The bill would amend the Funded Pensions Act by allowing people who have joined the second pillar to hike their contribution rate from the current 2 percent to 4 percent or 6 percent.
"Hiking the rate could prove necessary if the person has decided to stop contributing for a period of time. Making up the lost time once saving resumes requires a higher contribution," the bill's explanatory memo reads.
The recent base rate of 2 percent will remain in effect, with people free to decide whether to hike their contribution. To do so, a request needs to be filed with the pensions register (AS Pensionikeskus) or account manager. The new rate will remain in effect without a term but can be changed once a year, with changes taking effect on January 1.
The ministry finds the changes will help grow Estonians' pension savings that fall well short of the OECD average.
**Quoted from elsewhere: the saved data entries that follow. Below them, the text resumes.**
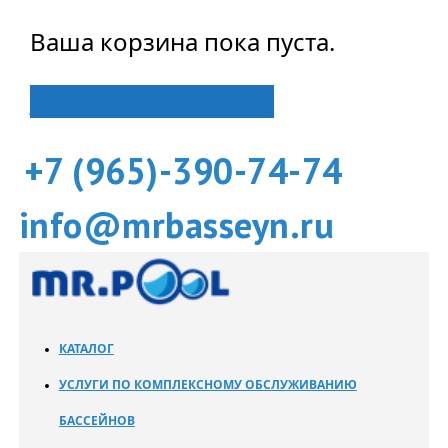
Ваша корзина пока пуста.
Вернуться в магазин
+7 (965)-390-74-74
info@mrbasseyn.ru
КАТАЛОГ
УСЛУГИ ПО КОМПЛЕКСНОМУ ОБСЛУЖИВАНИЮ
БАССЕЙНОВ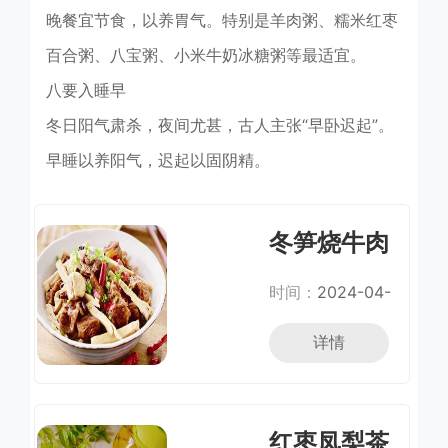
晚餐宜节食，以养胃气。特别是羊肉粥、糯米红枣
百合粥、八宝粥、小米牛奶冰糖粥等最适宜。
八要入睡早
冬日阳气肃杀，夜间尤甚，古人主张“早卧迟起”。
早睡以养阳气，迟起以固阴精。
冬笋烧牛肉
时间：
2024-04-
03
详情
红枣凤梨茶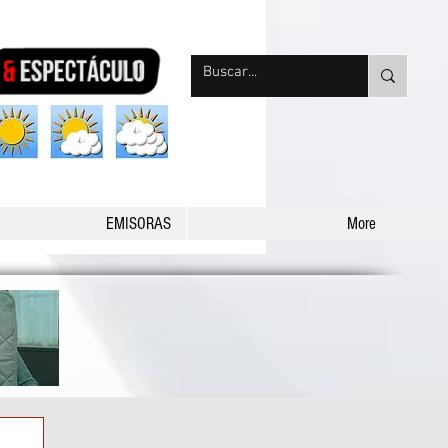
nqpradio
EMISORAS
More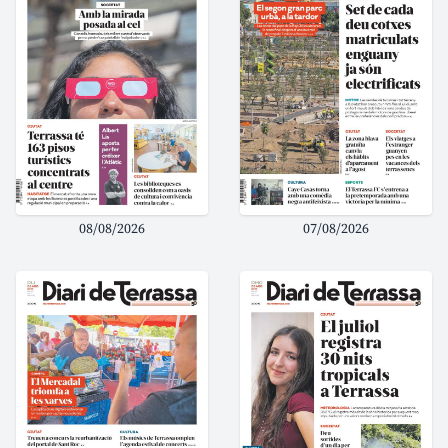
08/08/2026
07/08/2026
Pension assets made up of 90 percent of the GDP of OECD countries in 2019, while the figure was just 18 percent for Estonia.
Estonia also has one of the lowest pensions to salary ratios. At the same time, surveys suggest Estonians want their pension to be 60-80 percent of salary.
"The more additional saving options people seize, the smaller the difference between the pension they want and the pension they will eventually receive," the memo reads.
The ministry gives simplicity as the reason for fixed rates – a completely unregulated contribution rate would make it very difficult for employers to make payments and the Tax and Customs Board to exercise supervision.
The bill only concerns the currently 2 percent contribution from salary and does nothing to change the 4 percent social tax share in funded pension. This means that the changes will not affect the first pension pillar.
The first and second pillars should ensure a pension of 40 percent of salary in Estonia. The rest should be saved in the third pillar, while few people still seize the possibility.
The average old age pension made up of the first and second pillars was €528 a month in late 2020.
Ministries have until mid-June to send in proposals or approve the bill. The law would enter into force on January 1, 2024.
Estonia made the second pillar voluntary in 2021, meaning that people can leave the scheme and withdrawn existing assets, with the possibility of returning in ten years' time. Previously, joining the second pillar fund had been mandatory for all people born in 1983 or later.